Ensuite, je voudrais bien vous croire, monsieur le ministre, lorsque vous nous dites : « Vous allez voir, cette année j'ai donné des instructions pour que les subventions aux associations ne servent pas à financer les banques. » Soit. Il ne faut pas désespérer. Le problème – je vous le dis honnêtement –, c'est que vous êtes le quatrième ministre de la ville que j'entends nous expliquer cela.

Les plus anciens d'entre nous allions voir les néophytes à ce poste pour leur dire qu'il est au moins une chose que l'on peut corriger : le fait que, lorsque les subventions arrivent en octobre, l'association doit recourir à la loi Dailly – en empruntant d'ailleurs plutôt à 21 % ou à 22 % qu'à 4 %, car les banques ne se gênent pas. Quatre fois déjà, j'ai entendu vos prédécesseurs, qu'ils soient de droite ou de gauche, nous répondre que c'était scandaleux et qu'ils allaient agir. Or, rien n'a jamais changé – mais peut-être allez-vous y arriver… Vous êtes en tout cas mis au défi de le faire, en raison de l'expérience politique que vous possédez.
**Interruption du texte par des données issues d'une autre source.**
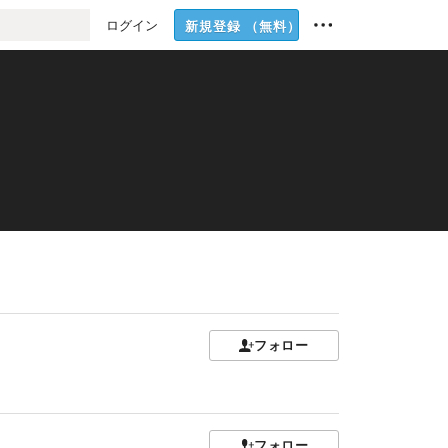
ログイン
新規登録
（無料）
フォロー
フォロー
Enfin, et c'est une question clé, les maires peuvent faire ce qu'ils veulent, mais l'élément essentiel de la cohabitation dans les quartiers sensibles, ce sont les associations. Qu'on le veuille ou non, il faut reconnaître que ce sont elles qui, dans la politique de la ville, ont le mieux tenu. Pourtant, que n'ai-je entendu à leur sujet ! L'attitude de la commission permanente de ma région, au début, était caricaturale : dès que l'on prononçait le nom d'une association, tout le monde en plaisantait. Mais heureusement qu'elles étaient là, qu'elles faisaient preuve d'un dévouement extraordinaire ! C'est là que se trouvent aujourd'hui les vrais hussards de la République. Allez-vous donc stopper, monsieur le ministre, ce à quoi nous assistons actuellement, à savoir l'obligation faite aux associations de se tourner en permanence vers les collectivités, les régions notamment, parce qu'on réduit sans cesse leur budget et leurs possibilités d'action, et qu'elles n'en peuvent plus ?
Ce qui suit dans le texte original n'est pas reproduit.